Wheat crop, one of 1000’s of acres of cereal crops that are grown here ,the homes in the background are on a famous Greg Norman golf course estate


----------



## Kadee (Jul 18, 2020)

One of my special ( rare ) begonias


----------



## Kaila (Jul 18, 2020)

Gorgeous begonia, @Kadee46   !

Is it outdoors or indoors?
Is it in a container?

Is it in shade?

I love it; could you give me a cutting?


----------



## Kadee (Jul 18, 2020)

Kaila said:


> Gorgeous begonia, @Kadee46   !
> 
> Is it outdoors or indoors?
> Is it in a container?
> ...


I have it growing under a verandah @Kaila I have several special begonias I bought from a grower in Queensland ,and yes its in a pot ...NO I sorry you can’t have one cause I live here a long along way from you


----------



## Kaila (Jul 18, 2020)

Thank you for explaining, @Kadee46 

It's nice to learn about them, 
even though you don't even want to drop off a small starter for me, when you go by, sometime, on your way, someplace, and it wouldn't be much inconvenience for you.


----------



## Kadee (Jul 18, 2020)

What about this one @Kaila


----------



## Kaila (Jul 18, 2020)

Beautiful and interesting!  @Kadee46 
I do love begonias, and they do not need full sun, like so many nice plants do.
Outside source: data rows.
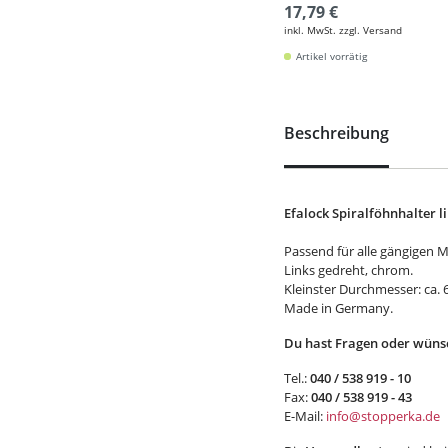
17,79 €
inkl. MwSt. zzgl. Versand
Artikel vorrätig
Beschreibung
Efalock Spiralföhnhalter l
Passend für alle gängigen 
Links gedreht, chrom.
Kleinster Durchmesser: ca. 
Made in Germany.
Du hast Fragen oder wünsc
Tel.:
040 / 538 919 - 10
Fax:
040 / 538 919 - 43
E-Mail:
info@stopperka.de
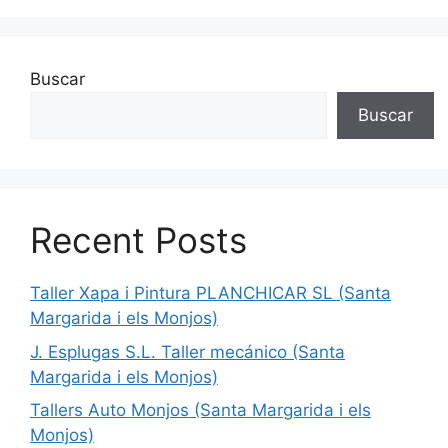
Buscar
Buscar
Recent Posts
Taller Xapa i Pintura PLANCHICAR SL (Santa
Margarida i els Monjos)
J. Esplugas S.L. Taller mecánico (Santa
Margarida i els Monjos)
Tallers Auto Monjos (Santa Margarida i els
Monjos)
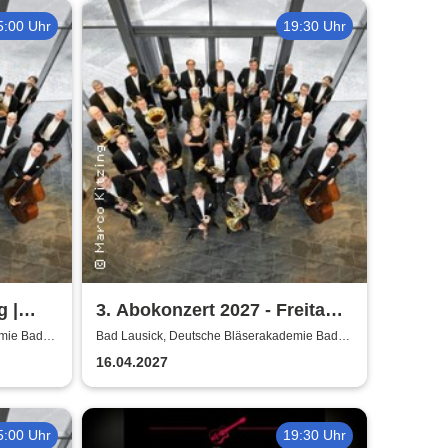
5:00 Uhr
19:30 Uhr
g |
3. Abokonzert 2027 - Freitag |
Sächsische
emie Bad
Bad Lausick, Deutsche Bläserakademie Bad
Lausick
Bläserphilharmonie
16.04.2027
5:00 Uhr
19:30 Uhr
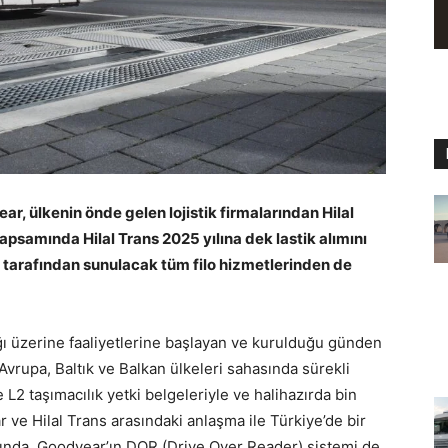
ar, ülkenin önde gelen lojistik firmalarından Hilal
apsamında Hilal Trans 2025 yılına dek lastik alımını
tarafından sunulacak tüm filo hizmetlerinden de
ığı üzerine faaliyetlerine başlayan ve kurulduğu günden
Avrupa, Baltık ve Balkan ülkeleri sahasında sürekli
L2 taşımacılık yetki belgeleriyle ve halihazırda bin
ar ve Hilal Trans arasındaki anlaşma ile Türkiye’de bir
mında, Goodyear’ın DOR (Drive Over Reader) sistemi de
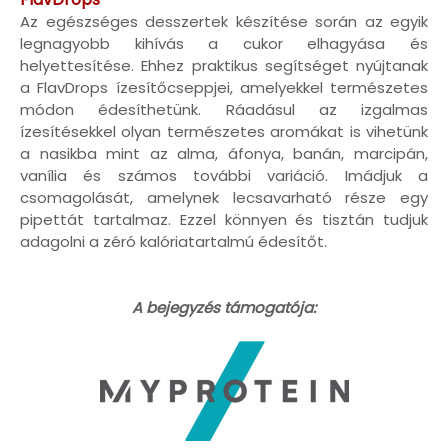
Az egészséges desszertek készítése során az egyik
legnagyobb kihívás a cukor elhagyása és
helyettesítése. Ehhez praktikus segítséget nyújtanak
a FlavDrops ízesítőcseppjei, amelyekkel természetes
módon édesíthetünk. Ráadásul az izgalmas
ízesítésekkel olyan természetes aromákat is vihetünk
a nasikba mint az alma, áfonya, banán, marcipán,
vanília és számos további variáció. Imádjuk a
csomagolását, amelynek lecsavarható része egy
pipettát tartalmaz. Ezzel könnyen és tisztán tudjuk
adagolni a zéró kalóriatartalmú édesítőt.
A bejegyzés támogatója:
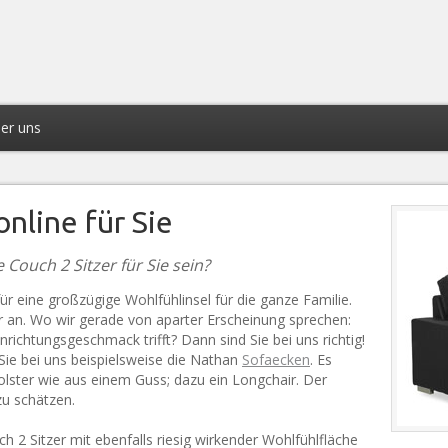
er uns
nline für Sie
e Couch 2 Sitzer für Sie sein?
r eine großzügige Wohlfühlinsel für die ganze Familie.
air an. Wo wir gerade von aparter Erscheinung sprechen:
nrichtungsgeschmack trifft? Dann sind Sie bei uns richtig!
Sie bei uns beispielsweise die Nathan
Sofaecken
. Es
olster wie aus einem Guss; dazu ein Longchair. Der
zu schätzen.
h 2 Sitzer mit ebenfalls riesig wirkender Wohlfühlfläche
Of those 2, I like both, but am more intrigued by the first one;
that is, if you changed your mind about bringing me one, but only have room for one, in the car.


----------



## Kaila (Jul 18, 2020)

How far would the USA/ Canada border be, from Australia anyway? 
It can't be *that far *_out of your way!  _


----------



## Kadee (Jul 18, 2020)

Kaila said:


> Beautiful and interesting!  @Kadee46
> I do love begonias, and they do not need full sun, like so many nice plants do.
> 
> Of those 2, I like both, but am more intrigued by the first one;
> that is, if you changed your mind about bringing me one, but only have room for one, in the car.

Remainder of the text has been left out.